Data provided START

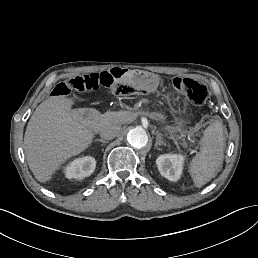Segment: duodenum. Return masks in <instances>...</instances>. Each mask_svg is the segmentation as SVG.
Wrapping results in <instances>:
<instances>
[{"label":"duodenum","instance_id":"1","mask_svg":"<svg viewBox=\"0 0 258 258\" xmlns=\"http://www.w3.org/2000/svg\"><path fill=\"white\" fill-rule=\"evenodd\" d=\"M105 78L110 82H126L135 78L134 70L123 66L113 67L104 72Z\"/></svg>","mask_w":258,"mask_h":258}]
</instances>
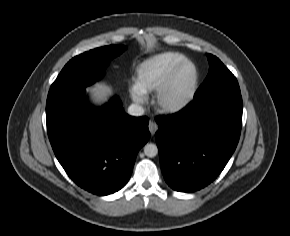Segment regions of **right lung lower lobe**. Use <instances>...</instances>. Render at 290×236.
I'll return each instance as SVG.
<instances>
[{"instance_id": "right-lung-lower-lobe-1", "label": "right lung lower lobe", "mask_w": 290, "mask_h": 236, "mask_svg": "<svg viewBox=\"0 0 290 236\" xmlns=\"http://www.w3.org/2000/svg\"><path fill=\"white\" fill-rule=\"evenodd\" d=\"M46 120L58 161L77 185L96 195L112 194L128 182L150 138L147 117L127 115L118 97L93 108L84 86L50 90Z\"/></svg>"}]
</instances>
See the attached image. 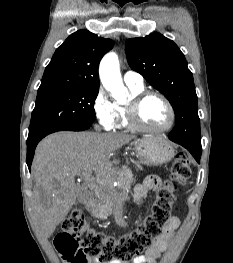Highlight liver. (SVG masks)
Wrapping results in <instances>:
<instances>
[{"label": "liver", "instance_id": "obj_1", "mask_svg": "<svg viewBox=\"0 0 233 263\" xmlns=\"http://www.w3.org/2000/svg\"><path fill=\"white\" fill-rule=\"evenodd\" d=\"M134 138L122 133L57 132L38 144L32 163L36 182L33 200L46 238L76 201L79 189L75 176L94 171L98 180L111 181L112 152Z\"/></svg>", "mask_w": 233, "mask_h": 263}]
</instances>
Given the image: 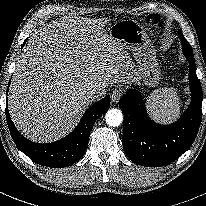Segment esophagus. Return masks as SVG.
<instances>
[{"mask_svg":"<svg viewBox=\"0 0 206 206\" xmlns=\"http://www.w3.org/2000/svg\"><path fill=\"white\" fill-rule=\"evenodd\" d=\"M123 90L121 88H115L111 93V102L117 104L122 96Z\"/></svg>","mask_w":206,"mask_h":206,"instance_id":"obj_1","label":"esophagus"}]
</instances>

Data provided END
Data provided START

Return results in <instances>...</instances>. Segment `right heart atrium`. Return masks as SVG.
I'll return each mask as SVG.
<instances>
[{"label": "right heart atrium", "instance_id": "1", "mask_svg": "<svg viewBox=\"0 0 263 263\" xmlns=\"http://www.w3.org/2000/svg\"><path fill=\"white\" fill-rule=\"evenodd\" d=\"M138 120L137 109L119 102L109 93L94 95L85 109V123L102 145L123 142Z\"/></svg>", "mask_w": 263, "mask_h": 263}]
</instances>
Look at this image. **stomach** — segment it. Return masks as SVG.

Data provided END

- _Problem_:
An exact copy of the lines above between the line holding "Return results in" and the line holding "Look at this", inclusive, is the whole answer.

- _Reply_:
Return results in <instances>...</instances>. Segment `right heart atrium`. Return masks as SVG.
I'll return each mask as SVG.
<instances>
[{"label": "right heart atrium", "instance_id": "1", "mask_svg": "<svg viewBox=\"0 0 263 263\" xmlns=\"http://www.w3.org/2000/svg\"><path fill=\"white\" fill-rule=\"evenodd\" d=\"M138 120L137 109L119 102L109 93L94 95L85 109V123L102 145L123 142Z\"/></svg>", "mask_w": 263, "mask_h": 263}]
</instances>
Look at this image. **stomach** — segment it. Return masks as SVG.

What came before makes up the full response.